## PROBLEM DESCRIPTION
Transcribe nothing but the lines from the one with "Redaktionelle Richtlinien (951, 1031)" to the end of the entries, both included, keeping each exact and leaving every picture out.

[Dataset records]
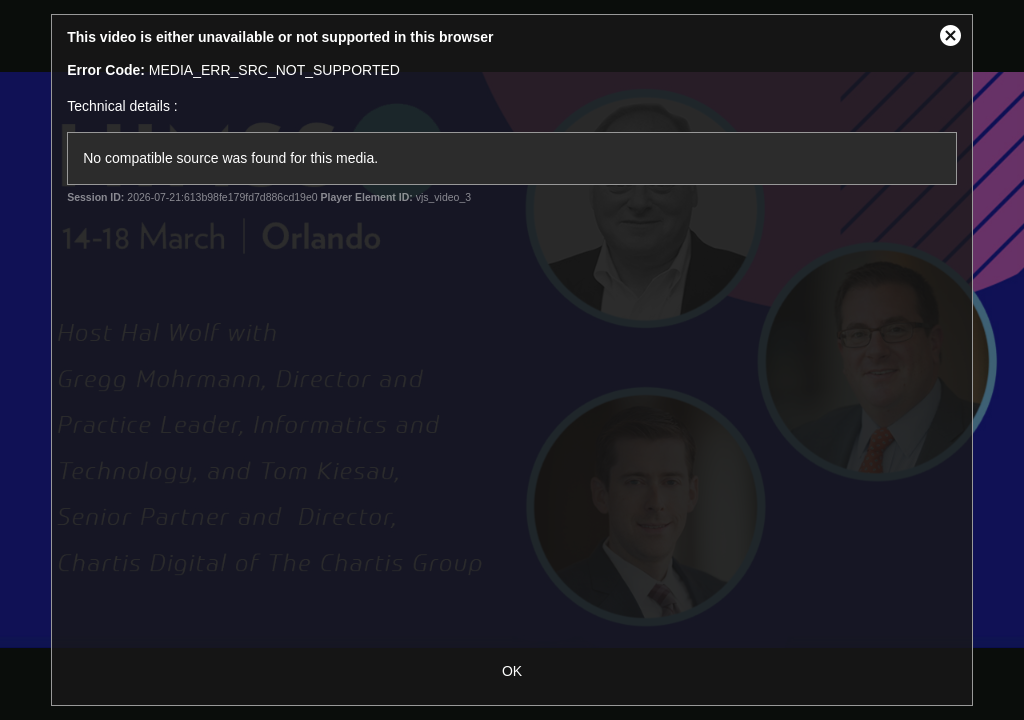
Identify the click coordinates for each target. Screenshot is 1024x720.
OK (512, 671)
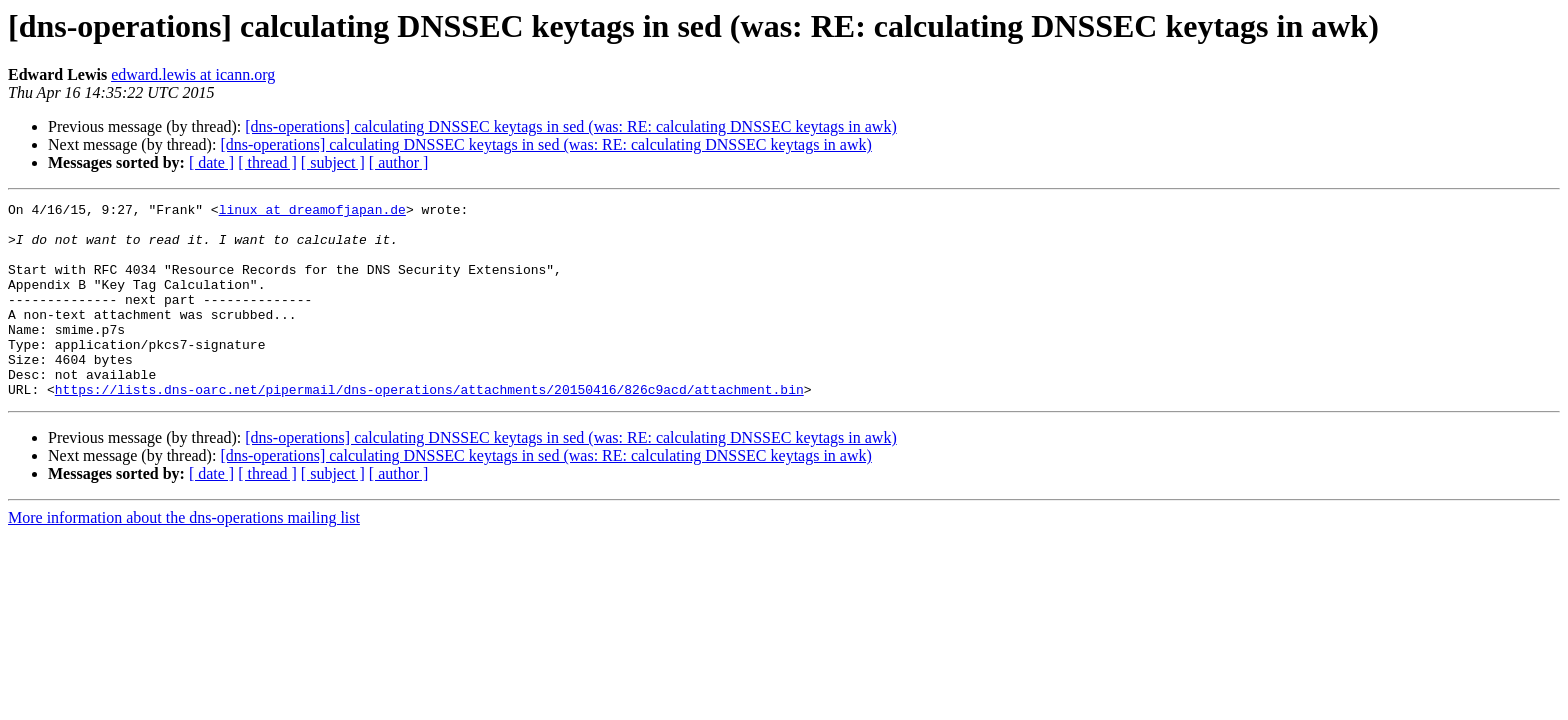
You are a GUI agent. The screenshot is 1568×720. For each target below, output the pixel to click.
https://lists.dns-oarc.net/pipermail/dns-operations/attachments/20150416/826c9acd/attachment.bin (429, 428)
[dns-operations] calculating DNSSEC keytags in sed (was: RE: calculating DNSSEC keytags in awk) (570, 126)
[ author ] (399, 162)
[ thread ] (267, 162)
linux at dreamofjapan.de (312, 212)
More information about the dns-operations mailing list (184, 556)
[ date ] (211, 162)
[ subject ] (333, 162)
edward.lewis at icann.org (193, 74)
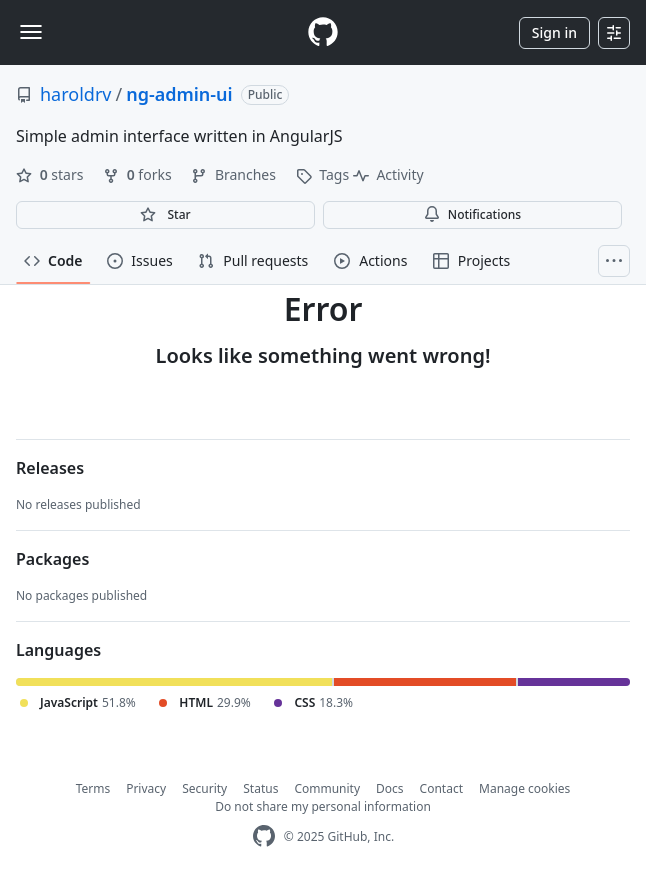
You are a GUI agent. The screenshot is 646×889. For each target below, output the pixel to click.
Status (260, 788)
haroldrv (75, 94)
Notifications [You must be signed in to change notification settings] (472, 214)
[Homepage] (323, 32)
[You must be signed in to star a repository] (165, 215)
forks (139, 174)
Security (204, 788)
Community (327, 788)
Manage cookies (524, 788)
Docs (390, 788)
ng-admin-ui (179, 94)
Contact (441, 788)
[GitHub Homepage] (264, 836)
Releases (50, 468)
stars (51, 174)
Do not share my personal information (323, 806)
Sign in (554, 32)
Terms (93, 788)
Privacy (146, 788)
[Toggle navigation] (31, 32)
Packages (52, 559)
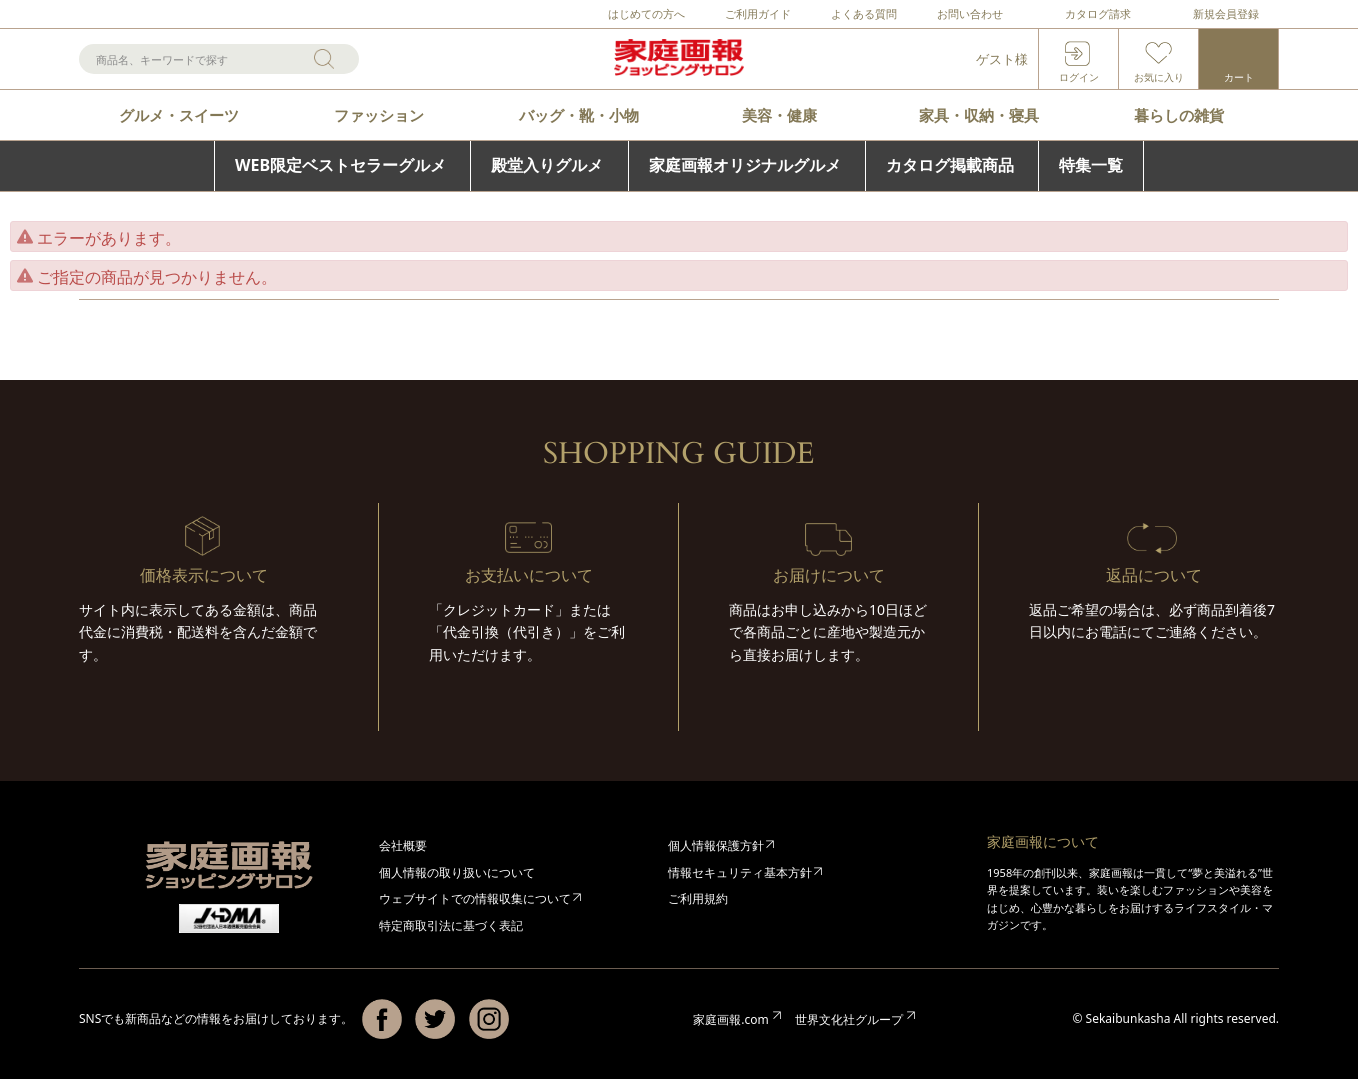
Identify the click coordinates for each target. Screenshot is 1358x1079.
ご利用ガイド (758, 13)
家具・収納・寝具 (979, 115)
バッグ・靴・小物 (579, 115)
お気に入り (1159, 77)
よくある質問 (864, 13)
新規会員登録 (1226, 13)
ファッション (379, 115)
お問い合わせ (970, 13)
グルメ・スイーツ (179, 115)
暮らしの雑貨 (1179, 115)
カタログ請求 (1098, 13)
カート (1239, 77)
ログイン (1079, 77)
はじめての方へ (646, 13)
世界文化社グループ (849, 1019)
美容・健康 (779, 115)
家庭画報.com (730, 1019)
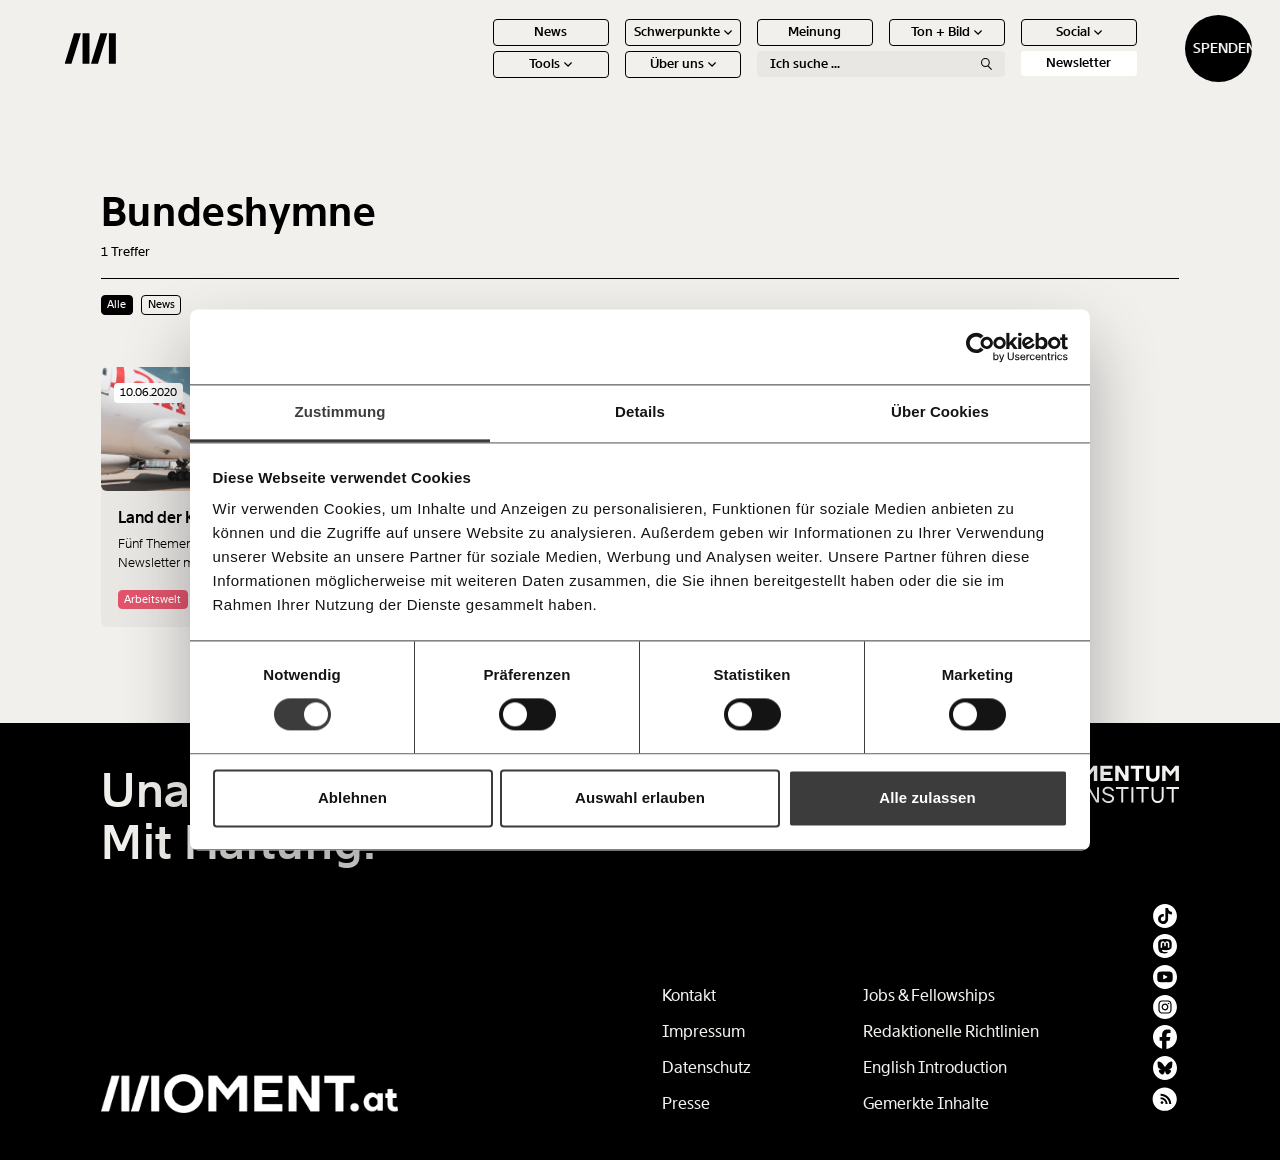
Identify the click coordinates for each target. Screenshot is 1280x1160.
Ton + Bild (874, 47)
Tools (478, 79)
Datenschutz (706, 1067)
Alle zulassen (927, 797)
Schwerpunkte (610, 47)
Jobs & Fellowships (929, 995)
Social (1006, 47)
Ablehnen (352, 797)
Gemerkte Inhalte (926, 1103)
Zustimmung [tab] (340, 411)
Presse (686, 1103)
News (478, 47)
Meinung (742, 47)
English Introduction (935, 1067)
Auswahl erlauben (640, 797)
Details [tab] (640, 411)
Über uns (610, 79)
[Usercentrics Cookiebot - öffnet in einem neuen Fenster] (980, 347)
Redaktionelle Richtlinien (951, 1031)
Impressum (703, 1031)
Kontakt (689, 995)
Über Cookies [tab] (940, 411)
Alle (116, 304)
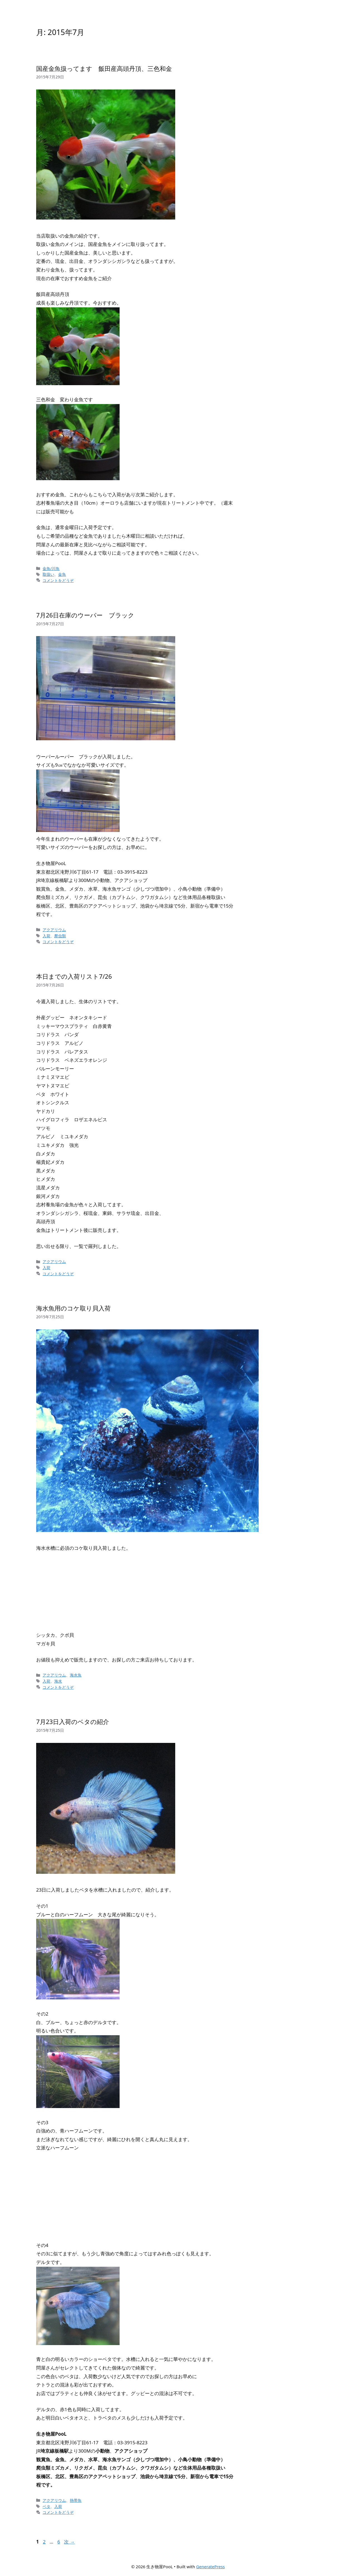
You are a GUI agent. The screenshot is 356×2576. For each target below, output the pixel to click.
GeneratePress (210, 2566)
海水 (58, 1681)
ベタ (46, 2506)
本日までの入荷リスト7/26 (74, 976)
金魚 (62, 574)
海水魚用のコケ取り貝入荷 (73, 1308)
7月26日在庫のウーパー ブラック (85, 615)
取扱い (48, 574)
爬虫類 (60, 935)
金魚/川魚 (51, 568)
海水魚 (75, 1675)
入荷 (46, 935)
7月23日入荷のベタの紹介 (72, 1721)
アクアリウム (54, 929)
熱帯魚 (75, 2500)
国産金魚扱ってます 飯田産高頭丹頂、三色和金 (104, 68)
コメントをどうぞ (58, 580)
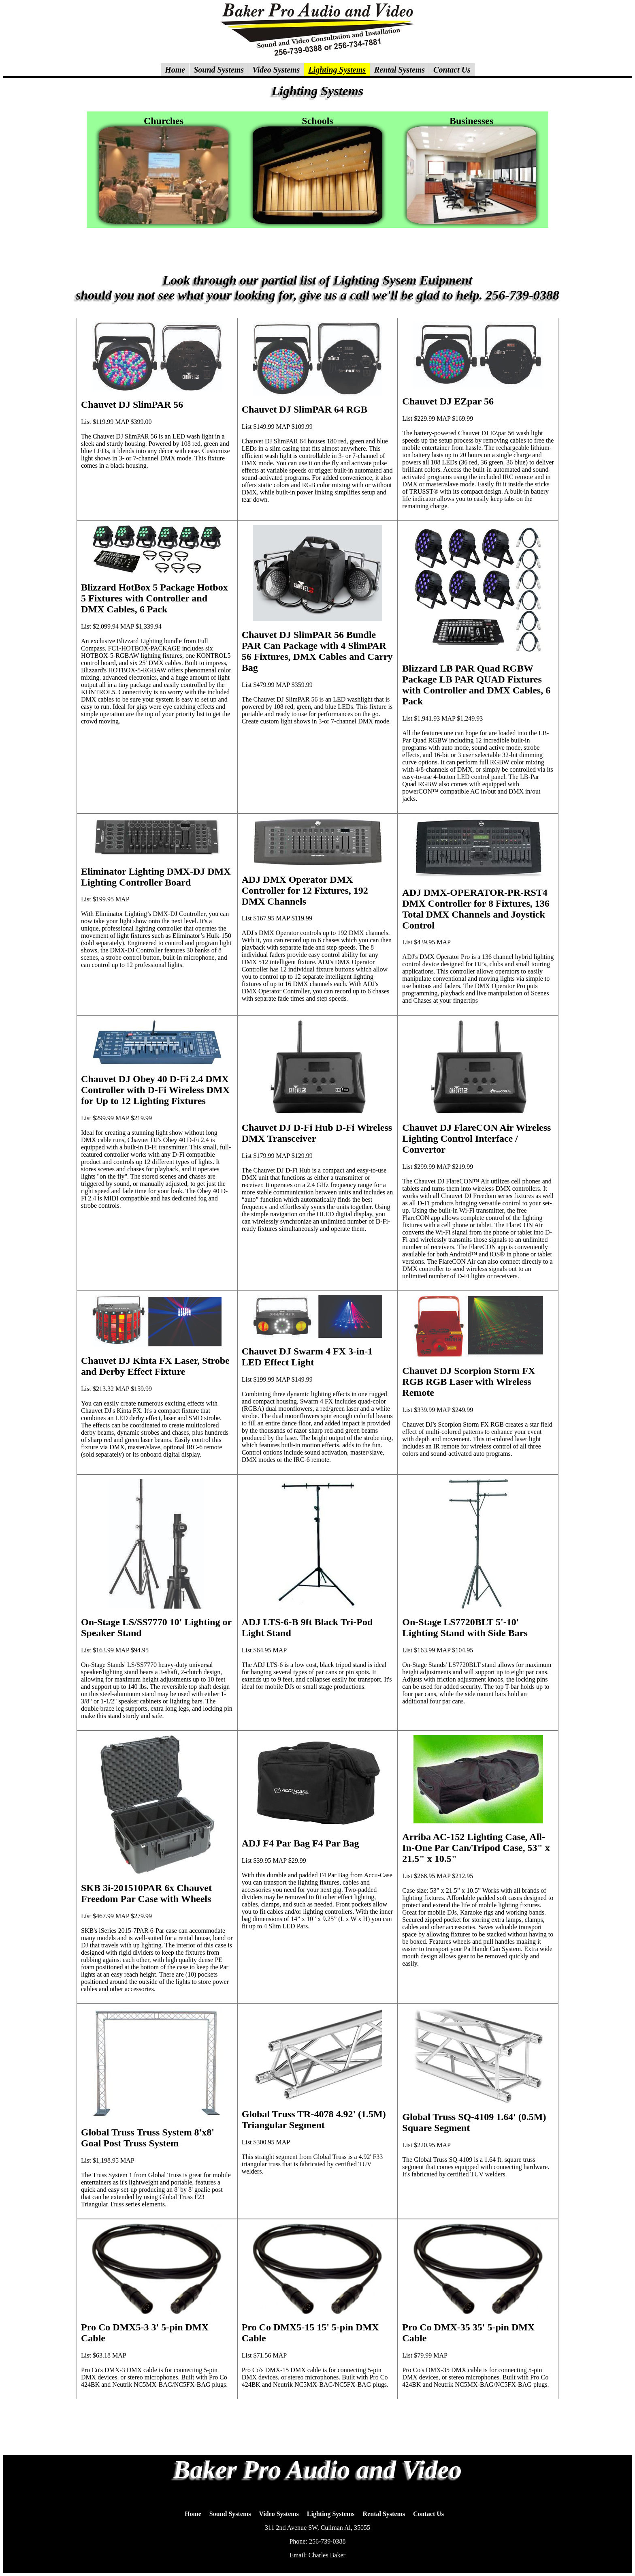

## WRITTEN ANSWER
Redaktionelle Richtlinien (951, 1031)
Impressum (703, 1031)
Kontakt (689, 995)
Über Cookies [tab] (940, 411)
Alle (116, 304)
You are a GUI agent. The screenshot is 356×2576. For each target below, output the pixel to click.
GeneratePress (210, 2566)
海水 (58, 1681)
ベタ (46, 2506)
本日までの入荷リスト7/26 (74, 976)
金魚 (62, 574)
海水魚用のコケ取り貝入荷 (73, 1308)
7月26日在庫のウーパー ブラック (85, 615)
取扱い (48, 574)
爬虫類 (60, 935)
金魚/川魚 (51, 568)
海水魚 (75, 1675)
入荷 (46, 935)
7月23日入荷のベタの紹介 (72, 1721)
アクアリウム (54, 929)
熱帯魚 (75, 2500)
国産金魚扱ってます 飯田産高頭丹頂、三色和金 (104, 68)
コメントをどうぞ (58, 580)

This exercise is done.